Havemos de nos apaixonar vezes sem conta. Se já aconteceu muitas vezes, apaixonar-nos-emos menos é certo, talvez por prudência. Se ainda não aconteceu em número imenso, preparem-se! Preparem-se para sorrir, para sonhar acordados, para sentir prazer inimaginável e felicidade avassaladora. Preaparem-se para sofrer e para fazer sofrer. Preparem-se para seguirem em frente, aconteça o que acontecer. Preparem-se para não se esquecerem da vossa dignidade e jamais coloquem a dignidade do outro em risco. Preparem-se para o Adeus, quer queiram, quer não. Lembrem-se que vão um dia deixar a pessoa que gosta de vocês para ficaram com a pessoa de quem gostam.
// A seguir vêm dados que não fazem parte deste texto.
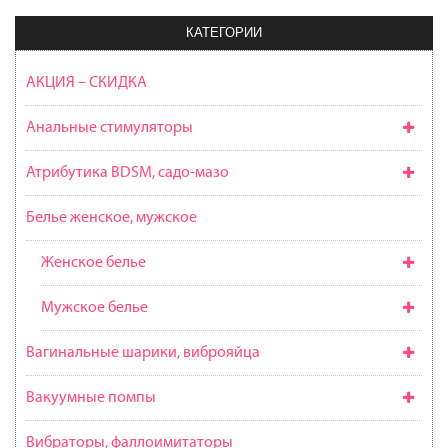
КАТЕГОРИИ
АКЦИЯ – СКИДКА
Анальные стимуляторы
Атрибутика BDSM, садо-мазо
Белье женское, мужское
Женское белье
Мужское белье
Вагинальные шарики, виброяйца
Вакуумные помпы
Вибраторы, фаллоимитаторы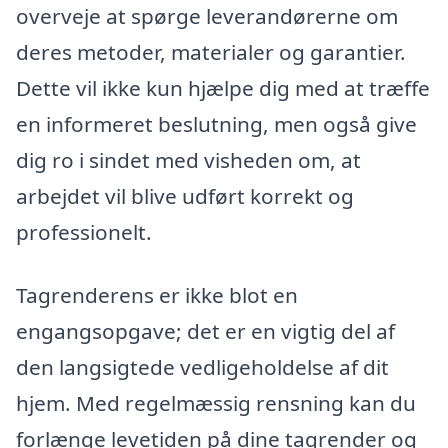
overveje at spørge leverandørerne om
deres metoder, materialer og garantier.
Dette vil ikke kun hjælpe dig med at træffe
en informeret beslutning, men også give
dig ro i sindet med visheden om, at
arbejdet vil blive udført korrekt og
professionelt.
Tagrenderens er ikke blot en
engangsopgave; det er en vigtig del af
den langsigtede vedligeholdelse af dit
hjem. Med regelmæssig rensning kan du
forlænge levetiden på dine tagrender og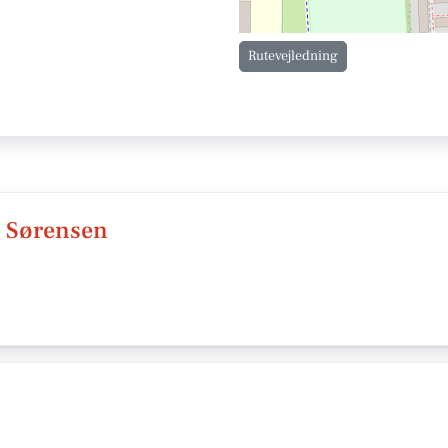
Rutevejledning
 Sørensen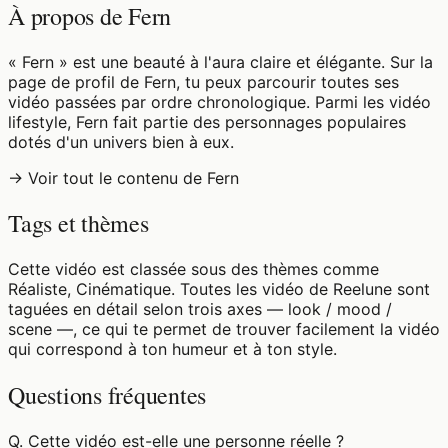
À propos de Fern
« Fern » est une beauté à l'aura claire et élégante. Sur la
page de profil de Fern, tu peux parcourir toutes ses
vidéo passées par ordre chronologique. Parmi les vidéo
lifestyle, Fern fait partie des personnages populaires
dotés d'un univers bien à eux.
→ Voir tout le contenu de Fern
Tags et thèmes
Cette vidéo est classée sous des thèmes comme
Réaliste, Cinématique. Toutes les vidéo de Reelune sont
taguées en détail selon trois axes — look / mood /
scene —, ce qui te permet de trouver facilement la vidéo
qui correspond à ton humeur et à ton style.
Questions fréquentes
Q.
Cette vidéo est-elle une personne réelle ?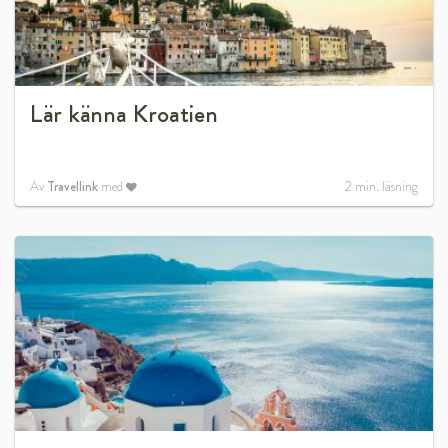
Lär känna Kroatien
Av
Travellink
med
2
min. läsning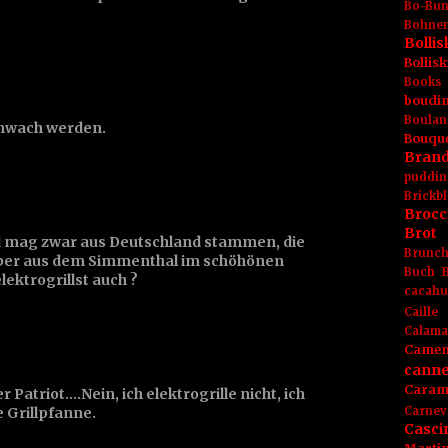
Bo-Bu
Bohnen
Boll
Bolli
Books
boudin
Boulan
chwach werden.
Bouqu
Brand
puddin
Brickbl
Brocc
Brot
nd mag zwar aus Deutschland stammen, die
Brunc
aber aus dem Simmenthal im schöhönen
Buch
ektrogrillst auch ?
cacahu
Caille
Calama
Camem
canne
Caram
 Patriot....Nein, ich elektrogrille nicht, ich
 Grillpfanne.
Carnev
Casci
E fiquei cientes que a pessoa de quem gostam, um dia vai gostar de outra pessoa.
Seguir em frente.
Saber que tudo o que começa, acaba, tudo o que nasce, morre. E uma flor sem terra, sem água e sem sol murcha e nunca mais dá alegria ao mundo.
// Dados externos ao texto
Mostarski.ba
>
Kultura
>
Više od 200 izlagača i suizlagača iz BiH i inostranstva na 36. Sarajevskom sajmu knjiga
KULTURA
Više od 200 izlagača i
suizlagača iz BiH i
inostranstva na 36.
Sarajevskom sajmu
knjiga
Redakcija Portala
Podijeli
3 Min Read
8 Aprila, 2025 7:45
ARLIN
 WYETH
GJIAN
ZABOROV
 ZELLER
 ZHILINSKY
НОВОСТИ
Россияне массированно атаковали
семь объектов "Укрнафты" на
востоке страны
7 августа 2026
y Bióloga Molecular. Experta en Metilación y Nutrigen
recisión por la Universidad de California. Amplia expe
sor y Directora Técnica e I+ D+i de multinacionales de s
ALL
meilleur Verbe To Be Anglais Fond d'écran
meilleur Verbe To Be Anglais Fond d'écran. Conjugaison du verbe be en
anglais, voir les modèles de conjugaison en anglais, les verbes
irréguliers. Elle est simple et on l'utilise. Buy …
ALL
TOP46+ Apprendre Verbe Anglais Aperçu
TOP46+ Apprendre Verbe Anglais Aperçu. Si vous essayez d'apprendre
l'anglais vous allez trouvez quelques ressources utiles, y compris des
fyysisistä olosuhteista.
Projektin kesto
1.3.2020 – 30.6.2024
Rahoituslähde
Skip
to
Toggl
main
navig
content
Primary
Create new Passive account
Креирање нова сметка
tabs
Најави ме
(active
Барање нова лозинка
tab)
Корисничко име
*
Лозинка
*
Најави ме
Mas lembrem-se também, temos de acreditar sempre que será para sempre, depois logo se vê!

sábado, dezembro 05, 2009

Gosto

Gosto de gelado e de bolo de chocolate. Gosto de torradas cheias de manteiga e de chá de limão. O galão pode ser bem quente e muito clarinho. Gosto de meias com bonecos. Gosto dos cartões com descontos em lojas. Gosto de quadros de Renoir vistos de longe. Gosto de toalhas de mesa de linho. Gosto de manhãs cinzentas. Gosto de sentir as mãos e os pés a aquecerem. Gosto de produtos de marca branca, principalmente iogurtes e manteigas. Gosto de ver cavalos a correr pela janela da minha sala de estar. Gosto de afiar lápis de carvão. Gosto de desenhar sem olhar para o papel. Gosto de me sentir livre e gosto de ver aviões a descolar. Passear? Pode ser no aeroporto de Lisboa? Gosto de arroz de pato e bacalhau com natas com muita noz moscada. Gosto do som de violino. Gosto do cheiro do papel fotográfico. Gosto de gostar. Gosto de sentir que também gostam. Gosto de desembrulhar presentes cujo interior desconheço. Gosto de adormecer abraçada. Gosto de vernizes vermelhos, rosa, cor de salmão, beige e roxo. Gosto de começar de novo. Gosto de jogar ao Monopólio durante horas e horas. Gosto de elevadores antigos com portas de correr. Gosto de me sentir segura. Gosto de saber que sou oportuna. Gosto que sintam a minha falta. Gosto de luvas de cabedal. Gosto de sapatos rasos. Gosto que as minhas canções preferidas durem mais que 4 minutos e meio. Gosto que me façam perguntas e que se riam das minhas respostas. Gosto que discordem de mim. Gosto de festas no couro cabeludo. Gosto de lamber as taças onde se fazem os bolos. Gosto que acreditem em mim. Gosto de saber que se pode fazer alguém feliz sendo feliz com e como ele.